Tell me a joke sister
Tell me a joke sister is a hilarious collection of funny jokes which will make you laugh like anything. Laughing once in a while has a lot of benefits to your body. Of course, you can get those benefits out of this collection of jokes. Tell me a joke sister will take you to a laughing world where you cannot prevent yourself from screaming out because of the sense of humour in every joke.
Being nice can be funny. A lot of my jokes are like, ‘Let me take a bad situation and try to put the best spin on it.’
Can you tell me a joke sister?
The secret to a long marriage is that we take time to go to a restaurant two times a week. A little candlelight, dinner, soft music and dancing. She goes on Tuesdays. I go on Fridays.
I’ve been in love with the same woman for 20 years. If my wife finds out, she’ll kill me.
In the first year of marriage, the man speaks and the woman listens. And in the second year, the woman speaks and the man listens. In the third year, they both speak and the neighbors listen.
Two antennas met on a roof, fell in love, and got married. The ceremony wasn’t much, but the reception was excellent!
Our last fight was my fault. My wife asked me,”What’s on the TV?” I said, “Dust.”
A man and woman are sitting on their porch drinking a beer. The man says, “I love you.” The woman says, “Is that you talking or the beer talking?” The man says, “That’s me talking to the beer!”
A lady noticed her friend was wearing her wedding ring on the wrong finger so she asked, “Why are you wearing your wedding ring on the wrong finger?” Her friend replied, “Because I married the wrong man!”
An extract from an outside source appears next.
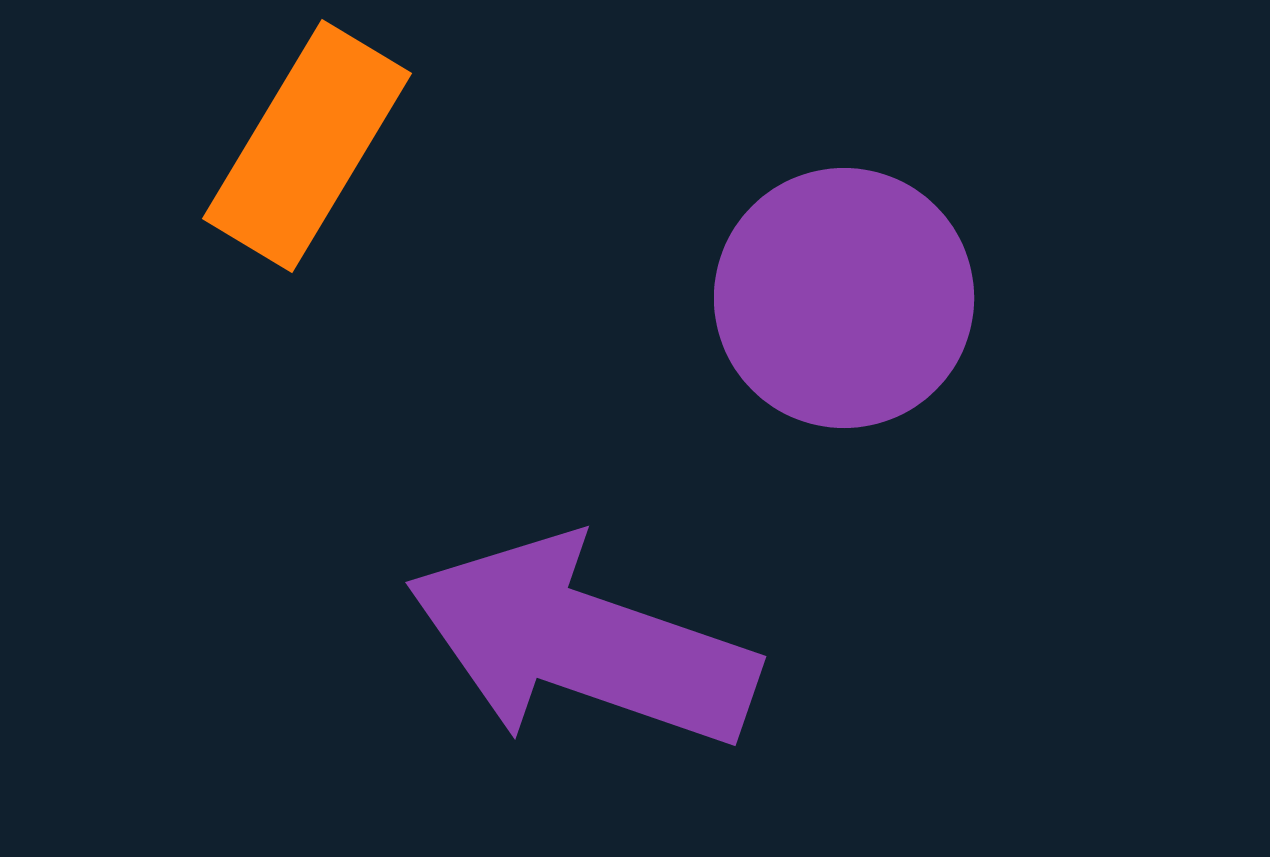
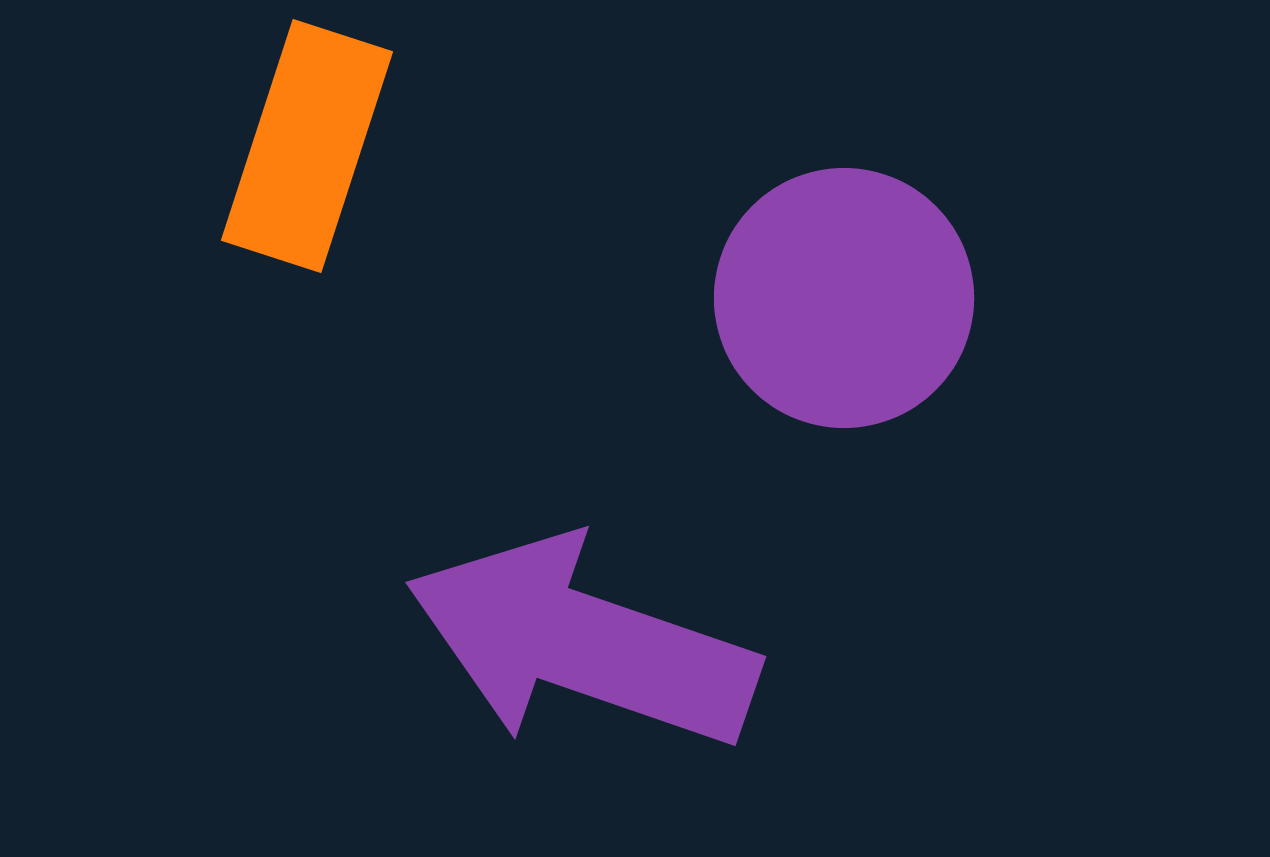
orange rectangle: rotated 13 degrees counterclockwise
Girlfriend: “Can you please say the words? It makes it better.”
Boyfriend: “I’m leaving you.”
Tell me a joke sister of your kind
A young man looking to get married asked his friend. “Every woman I bring home to meet my parents, my mother doesn’t like.” “Oh, that’s easy,” his pal replied, “All you have to do is find someone who is just like your mother.” “I did that already,” he said, “and that one my father didn’t like.”
I married Miss Right. I just didn’t know her first name was Always.
Girlfriend: Darling, will you give me a ring on our wedding day?
Boyfriend: Sure, what is your number?
Man: I know how to please a woman.
Woman: Then please leave me alone.
Man: I would go to the end of the world for you.
Woman: Yes, but would you stay there?
Getting married is like going to a restaurant with friends. You order what you want, then when you see what the other fellow has, you wish you had ordered that instead.
A man found a genie in a magic lamp and was granted three wishes. The genie said, “For every wish you make, your wife gets two.” The man asked for a car and the genie gave his wife two. Then the man asked for a house and again his wife got double. The jealous husband said, “For my last wish, beat me half to death.”
Q: What worse than finding out your ex-wife got cancer? A: Finding out it’s curable.
Man: Is this seat empty?
Woman: Yes, and this one will be too if you sit down.
Tell me a joke sister
There is a husband and a wife. The husband dies, and during the funeral, the wife starts to laugh. Everybody starts to ask her why, and she says, “This is the first time that I know where my husband is going.”
I get no respect with my wife. I fell asleep with a cigarette in my hand. She lit it.
In the beginning, God created the heaven and the earth… After that, everything else was made in China.
A worldwide survey was conducted by the UN. The only question asked was: “Would you please give your honest opinion about solutions to the food shortage in the rest of the world?” The survey was a huge failure. In Africa they didn’t know what “food” meant. And in Eastern Europe they didn’t know what “honest” meant. In Western Europe they didn’t know what “shortage” meant. And in China they didn’t know what “opinion” meant. In the Middle East they didn’t know what “solution” meant. In South America they didn’t know what “please” meant. And in the USA they didn’t know what “the rest of the world” meant.
Q: What’s the best thing about Switzerland?
A: I don’t know, but the flag is a big plus.
Q: What do you call a Mexican that lost his car?
Q: Why do the French eat snails?
A: They don’t like fast food.
Q: Which state has the most questions?